What you are asked to do
Among the entries below, only the lines starting at the one with "improve livelihoods in" and ending at the one with "Our partnership with", both included, are to be printed exactly.

[Page-level text extractions]
━━━━━━━━

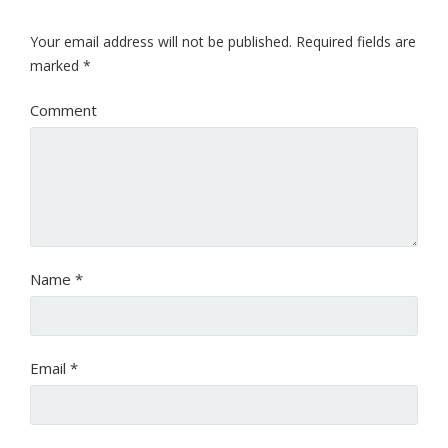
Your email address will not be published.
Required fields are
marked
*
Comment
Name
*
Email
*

━━━━━━━━

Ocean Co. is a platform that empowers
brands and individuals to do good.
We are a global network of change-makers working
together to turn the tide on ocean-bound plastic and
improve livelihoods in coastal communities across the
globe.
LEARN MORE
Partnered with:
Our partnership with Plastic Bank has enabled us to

━━━━━━━━

Result
improve livelihoods in coastal communities across the
globe.
LEARN MORE
Partnered with:
Our partnership with Plastic Bank has enabled us to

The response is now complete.